As reported in the Scientific American article, for instance, this resistance has usually come in the form of anti-solar advertising campaigns and lobbying efforts that paint home solar users as freeloading mooches that don’t contribute to the maintenance of the grid all consumers currently rely on. Arizona, a state at the frontline of this home solar revolution, has recently seen the imposition of a monthly $5 grid maintenance charge on home solar users that has prompted a huge political backlash from angry consumers. In other states, too, utilities have done all they can to discredit home solar, block its development and force homeowners to pay for the privilege of using the sun through a similar scheme of tariffs and fees.
While this may stave off solar in the short run, the long-run political fallout over the home solar revolution will likely overturn traditional politics all over the place. From Arizona to Georgia, corporate conservatives used to having the will of business slavishly translated into law by business-friendly Republicans have already run into a buzzsaw of opposition from pro-solar, libertarian-leaning, tea party conservatives who despise the ways in which utility monopolies have tried to charge people for using sunshine. It has even caused some tea party types to fight back against the mighty Koch brothers, the billionaire fossil-fuel magnates that have financed much of the conservative resistance to clean energy here in the United States.

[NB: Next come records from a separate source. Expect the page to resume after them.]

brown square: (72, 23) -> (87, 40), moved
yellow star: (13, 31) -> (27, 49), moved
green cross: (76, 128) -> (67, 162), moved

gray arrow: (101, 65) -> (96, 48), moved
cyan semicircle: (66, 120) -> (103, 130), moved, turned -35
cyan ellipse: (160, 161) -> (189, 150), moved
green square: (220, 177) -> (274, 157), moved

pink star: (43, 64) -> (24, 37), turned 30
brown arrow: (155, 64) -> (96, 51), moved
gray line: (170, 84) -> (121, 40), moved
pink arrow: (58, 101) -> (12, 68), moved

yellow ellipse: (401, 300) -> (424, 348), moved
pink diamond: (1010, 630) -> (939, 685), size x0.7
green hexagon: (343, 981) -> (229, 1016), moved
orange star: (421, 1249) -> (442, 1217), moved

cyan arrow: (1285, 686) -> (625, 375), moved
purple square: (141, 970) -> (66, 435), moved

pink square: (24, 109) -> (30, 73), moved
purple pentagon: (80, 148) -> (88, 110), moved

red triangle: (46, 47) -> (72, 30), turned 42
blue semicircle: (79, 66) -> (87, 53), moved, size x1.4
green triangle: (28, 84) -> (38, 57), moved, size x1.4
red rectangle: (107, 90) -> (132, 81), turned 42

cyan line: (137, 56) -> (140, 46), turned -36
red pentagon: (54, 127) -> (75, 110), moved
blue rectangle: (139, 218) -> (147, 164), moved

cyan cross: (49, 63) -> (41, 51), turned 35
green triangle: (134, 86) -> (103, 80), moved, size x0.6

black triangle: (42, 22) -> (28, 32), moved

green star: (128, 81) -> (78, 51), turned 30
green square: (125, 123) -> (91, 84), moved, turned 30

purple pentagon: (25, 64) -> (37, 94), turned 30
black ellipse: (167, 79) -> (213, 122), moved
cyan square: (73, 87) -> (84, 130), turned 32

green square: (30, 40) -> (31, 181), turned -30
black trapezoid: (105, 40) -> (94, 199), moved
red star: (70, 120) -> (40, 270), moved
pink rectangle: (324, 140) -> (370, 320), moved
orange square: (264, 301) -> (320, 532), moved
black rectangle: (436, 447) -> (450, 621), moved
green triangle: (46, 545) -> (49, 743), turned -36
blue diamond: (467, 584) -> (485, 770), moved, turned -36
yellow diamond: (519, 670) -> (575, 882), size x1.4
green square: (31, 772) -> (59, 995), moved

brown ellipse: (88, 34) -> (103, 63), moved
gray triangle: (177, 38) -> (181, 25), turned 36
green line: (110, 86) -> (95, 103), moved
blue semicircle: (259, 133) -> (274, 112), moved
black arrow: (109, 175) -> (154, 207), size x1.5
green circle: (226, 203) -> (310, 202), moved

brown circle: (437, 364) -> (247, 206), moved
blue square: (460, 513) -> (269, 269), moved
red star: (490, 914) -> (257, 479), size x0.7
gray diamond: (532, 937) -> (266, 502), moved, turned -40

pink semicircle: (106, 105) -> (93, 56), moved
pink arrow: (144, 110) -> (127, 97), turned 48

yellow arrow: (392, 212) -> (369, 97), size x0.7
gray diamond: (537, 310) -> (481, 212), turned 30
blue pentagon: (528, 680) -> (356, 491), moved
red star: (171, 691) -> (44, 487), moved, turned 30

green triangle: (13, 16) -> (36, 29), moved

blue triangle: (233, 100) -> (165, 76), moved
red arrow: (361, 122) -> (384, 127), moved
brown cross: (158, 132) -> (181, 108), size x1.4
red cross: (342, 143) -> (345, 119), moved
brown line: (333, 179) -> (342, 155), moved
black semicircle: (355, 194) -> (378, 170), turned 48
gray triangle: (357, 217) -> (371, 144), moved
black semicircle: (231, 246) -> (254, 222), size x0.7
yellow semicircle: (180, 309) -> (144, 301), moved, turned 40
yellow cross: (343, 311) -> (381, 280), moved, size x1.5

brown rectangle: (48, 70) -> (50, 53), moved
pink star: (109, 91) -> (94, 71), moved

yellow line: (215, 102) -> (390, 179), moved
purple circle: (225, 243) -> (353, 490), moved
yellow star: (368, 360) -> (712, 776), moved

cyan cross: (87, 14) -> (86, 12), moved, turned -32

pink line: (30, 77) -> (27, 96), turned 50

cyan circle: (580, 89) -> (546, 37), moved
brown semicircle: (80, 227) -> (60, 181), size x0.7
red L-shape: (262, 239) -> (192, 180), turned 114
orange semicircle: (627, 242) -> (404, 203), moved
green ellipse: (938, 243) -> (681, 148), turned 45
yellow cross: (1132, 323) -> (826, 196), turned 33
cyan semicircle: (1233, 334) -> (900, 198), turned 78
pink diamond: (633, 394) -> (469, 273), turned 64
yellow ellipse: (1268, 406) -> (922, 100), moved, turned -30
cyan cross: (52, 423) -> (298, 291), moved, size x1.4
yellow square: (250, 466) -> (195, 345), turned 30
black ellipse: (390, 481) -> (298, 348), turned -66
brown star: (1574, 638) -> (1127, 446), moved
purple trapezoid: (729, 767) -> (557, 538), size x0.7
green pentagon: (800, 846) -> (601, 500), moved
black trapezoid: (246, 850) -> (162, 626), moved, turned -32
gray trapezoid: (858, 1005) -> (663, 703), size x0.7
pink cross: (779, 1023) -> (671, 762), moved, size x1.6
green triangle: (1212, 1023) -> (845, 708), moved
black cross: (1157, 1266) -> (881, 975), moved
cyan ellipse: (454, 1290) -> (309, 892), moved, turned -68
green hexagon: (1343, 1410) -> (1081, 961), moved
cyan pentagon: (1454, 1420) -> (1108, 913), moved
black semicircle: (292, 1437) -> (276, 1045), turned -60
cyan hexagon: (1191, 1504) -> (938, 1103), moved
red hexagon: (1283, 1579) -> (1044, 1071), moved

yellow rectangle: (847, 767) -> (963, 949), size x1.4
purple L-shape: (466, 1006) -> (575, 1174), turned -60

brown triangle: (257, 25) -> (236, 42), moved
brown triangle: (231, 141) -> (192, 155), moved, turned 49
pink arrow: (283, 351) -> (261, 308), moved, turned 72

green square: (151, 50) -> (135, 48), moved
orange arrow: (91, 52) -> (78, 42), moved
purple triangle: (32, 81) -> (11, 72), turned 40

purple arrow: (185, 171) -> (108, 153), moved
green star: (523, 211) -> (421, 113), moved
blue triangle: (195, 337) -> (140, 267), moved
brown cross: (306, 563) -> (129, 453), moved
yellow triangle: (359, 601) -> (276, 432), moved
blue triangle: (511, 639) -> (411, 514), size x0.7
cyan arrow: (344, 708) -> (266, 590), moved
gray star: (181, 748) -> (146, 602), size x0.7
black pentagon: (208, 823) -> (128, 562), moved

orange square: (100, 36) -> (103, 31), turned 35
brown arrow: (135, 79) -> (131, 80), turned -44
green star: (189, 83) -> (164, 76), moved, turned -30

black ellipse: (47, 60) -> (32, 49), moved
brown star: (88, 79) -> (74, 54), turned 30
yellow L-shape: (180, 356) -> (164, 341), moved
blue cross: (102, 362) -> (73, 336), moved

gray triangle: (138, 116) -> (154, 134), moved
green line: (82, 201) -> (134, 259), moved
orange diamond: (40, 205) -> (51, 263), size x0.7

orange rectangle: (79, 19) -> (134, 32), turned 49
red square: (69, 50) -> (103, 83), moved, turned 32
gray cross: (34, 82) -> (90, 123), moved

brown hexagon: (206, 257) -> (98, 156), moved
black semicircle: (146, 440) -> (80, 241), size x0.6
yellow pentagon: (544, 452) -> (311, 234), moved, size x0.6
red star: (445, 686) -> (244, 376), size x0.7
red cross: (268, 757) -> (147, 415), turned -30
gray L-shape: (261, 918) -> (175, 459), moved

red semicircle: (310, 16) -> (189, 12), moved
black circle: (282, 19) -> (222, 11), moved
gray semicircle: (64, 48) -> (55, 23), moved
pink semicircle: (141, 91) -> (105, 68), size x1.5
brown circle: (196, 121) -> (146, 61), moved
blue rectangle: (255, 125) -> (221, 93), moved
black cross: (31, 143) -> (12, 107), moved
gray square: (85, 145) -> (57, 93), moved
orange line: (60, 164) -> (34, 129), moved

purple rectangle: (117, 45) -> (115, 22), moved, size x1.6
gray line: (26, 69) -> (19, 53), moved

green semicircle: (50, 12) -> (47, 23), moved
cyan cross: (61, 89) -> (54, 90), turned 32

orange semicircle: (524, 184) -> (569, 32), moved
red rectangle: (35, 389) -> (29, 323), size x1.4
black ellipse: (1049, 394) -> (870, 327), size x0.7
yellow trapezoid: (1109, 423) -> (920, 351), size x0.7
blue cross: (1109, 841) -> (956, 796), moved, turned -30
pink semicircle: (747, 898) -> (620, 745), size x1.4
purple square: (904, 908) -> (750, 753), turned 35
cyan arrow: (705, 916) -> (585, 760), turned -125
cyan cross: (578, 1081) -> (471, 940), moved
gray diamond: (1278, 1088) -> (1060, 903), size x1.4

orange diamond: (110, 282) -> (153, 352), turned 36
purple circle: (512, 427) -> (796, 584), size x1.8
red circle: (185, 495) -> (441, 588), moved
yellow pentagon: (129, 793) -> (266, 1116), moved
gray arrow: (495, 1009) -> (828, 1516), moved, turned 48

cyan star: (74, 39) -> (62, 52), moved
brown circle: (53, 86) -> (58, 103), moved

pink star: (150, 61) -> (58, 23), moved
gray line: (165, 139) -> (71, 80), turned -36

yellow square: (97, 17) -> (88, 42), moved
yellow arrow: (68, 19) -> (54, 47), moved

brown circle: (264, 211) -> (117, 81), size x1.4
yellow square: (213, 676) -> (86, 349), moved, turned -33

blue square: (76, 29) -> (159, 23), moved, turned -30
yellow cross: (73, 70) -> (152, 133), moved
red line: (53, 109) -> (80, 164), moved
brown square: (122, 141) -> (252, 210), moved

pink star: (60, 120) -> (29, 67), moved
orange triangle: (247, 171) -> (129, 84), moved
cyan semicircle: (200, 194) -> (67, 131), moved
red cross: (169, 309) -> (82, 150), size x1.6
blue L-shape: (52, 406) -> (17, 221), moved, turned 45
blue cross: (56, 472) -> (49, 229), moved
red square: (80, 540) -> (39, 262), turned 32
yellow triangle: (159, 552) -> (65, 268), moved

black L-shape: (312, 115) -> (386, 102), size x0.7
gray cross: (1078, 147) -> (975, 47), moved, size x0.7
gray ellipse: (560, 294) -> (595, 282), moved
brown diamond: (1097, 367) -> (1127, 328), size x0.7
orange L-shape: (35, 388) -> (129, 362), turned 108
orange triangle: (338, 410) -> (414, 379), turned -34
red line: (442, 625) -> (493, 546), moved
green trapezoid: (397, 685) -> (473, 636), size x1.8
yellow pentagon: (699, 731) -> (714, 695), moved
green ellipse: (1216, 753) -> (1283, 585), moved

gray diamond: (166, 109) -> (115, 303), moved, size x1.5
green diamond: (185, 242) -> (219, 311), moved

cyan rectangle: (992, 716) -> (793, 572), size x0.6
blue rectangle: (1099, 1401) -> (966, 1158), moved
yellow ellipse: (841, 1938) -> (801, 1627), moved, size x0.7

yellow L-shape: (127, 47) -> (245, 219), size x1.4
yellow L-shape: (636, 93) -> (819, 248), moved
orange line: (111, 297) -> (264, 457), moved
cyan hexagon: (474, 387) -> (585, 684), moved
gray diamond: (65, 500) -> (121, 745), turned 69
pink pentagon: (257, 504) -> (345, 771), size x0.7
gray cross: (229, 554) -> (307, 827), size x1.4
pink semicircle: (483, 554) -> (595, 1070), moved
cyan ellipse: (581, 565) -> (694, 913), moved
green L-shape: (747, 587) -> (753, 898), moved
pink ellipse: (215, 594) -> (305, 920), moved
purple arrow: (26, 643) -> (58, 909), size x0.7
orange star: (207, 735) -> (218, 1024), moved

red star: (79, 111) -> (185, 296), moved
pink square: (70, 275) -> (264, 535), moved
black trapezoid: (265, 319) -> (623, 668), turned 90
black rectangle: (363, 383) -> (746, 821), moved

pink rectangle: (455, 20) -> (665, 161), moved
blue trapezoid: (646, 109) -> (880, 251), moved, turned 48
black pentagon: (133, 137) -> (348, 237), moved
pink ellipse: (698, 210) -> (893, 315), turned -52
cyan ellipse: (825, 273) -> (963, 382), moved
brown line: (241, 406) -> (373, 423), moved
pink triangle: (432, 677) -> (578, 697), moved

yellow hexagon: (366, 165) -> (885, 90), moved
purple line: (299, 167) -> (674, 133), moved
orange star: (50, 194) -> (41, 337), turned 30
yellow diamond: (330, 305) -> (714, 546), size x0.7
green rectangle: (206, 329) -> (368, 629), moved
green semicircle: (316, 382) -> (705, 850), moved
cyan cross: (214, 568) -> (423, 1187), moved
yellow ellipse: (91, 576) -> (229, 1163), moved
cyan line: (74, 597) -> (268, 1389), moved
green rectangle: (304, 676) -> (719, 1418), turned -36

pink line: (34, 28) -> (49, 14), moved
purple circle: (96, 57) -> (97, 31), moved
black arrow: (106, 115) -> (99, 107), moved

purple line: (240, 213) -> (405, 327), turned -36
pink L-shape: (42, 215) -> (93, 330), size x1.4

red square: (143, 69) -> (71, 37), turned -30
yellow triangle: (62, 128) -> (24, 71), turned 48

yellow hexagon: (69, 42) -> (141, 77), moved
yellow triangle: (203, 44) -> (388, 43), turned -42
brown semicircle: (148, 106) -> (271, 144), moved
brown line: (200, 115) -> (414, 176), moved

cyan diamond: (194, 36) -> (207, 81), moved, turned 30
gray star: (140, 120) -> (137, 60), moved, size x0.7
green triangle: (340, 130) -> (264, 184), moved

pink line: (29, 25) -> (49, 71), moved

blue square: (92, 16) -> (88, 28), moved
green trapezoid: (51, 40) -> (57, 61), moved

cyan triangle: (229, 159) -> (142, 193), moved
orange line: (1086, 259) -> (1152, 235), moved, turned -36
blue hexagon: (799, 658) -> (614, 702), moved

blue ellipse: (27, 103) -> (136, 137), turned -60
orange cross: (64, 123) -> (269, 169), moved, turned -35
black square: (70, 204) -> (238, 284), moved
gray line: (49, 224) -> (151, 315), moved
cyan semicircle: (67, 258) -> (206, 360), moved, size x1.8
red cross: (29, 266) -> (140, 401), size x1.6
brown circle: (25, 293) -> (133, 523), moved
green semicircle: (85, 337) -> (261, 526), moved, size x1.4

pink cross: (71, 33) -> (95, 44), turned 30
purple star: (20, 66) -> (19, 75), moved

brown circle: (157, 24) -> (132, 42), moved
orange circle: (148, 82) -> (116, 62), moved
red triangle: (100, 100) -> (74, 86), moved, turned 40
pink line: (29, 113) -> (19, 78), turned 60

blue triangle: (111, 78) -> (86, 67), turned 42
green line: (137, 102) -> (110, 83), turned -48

What this means for those of us on the left concerned about both the state of our planet and our national politics is not yet clear, but it looks very promising. At the very least, anger over having to pay to use the sun can be used to advance the political cause of solar power, and if the stars align in the right way, it could even be used as leverage against corporate interests that have long manipulated our political system for their own financial gain. What’s certain is this: home solar power is real and threatening to destroy the utility industry as it currently exists, and no amount of political sunshade will make that fact go away anytime soon.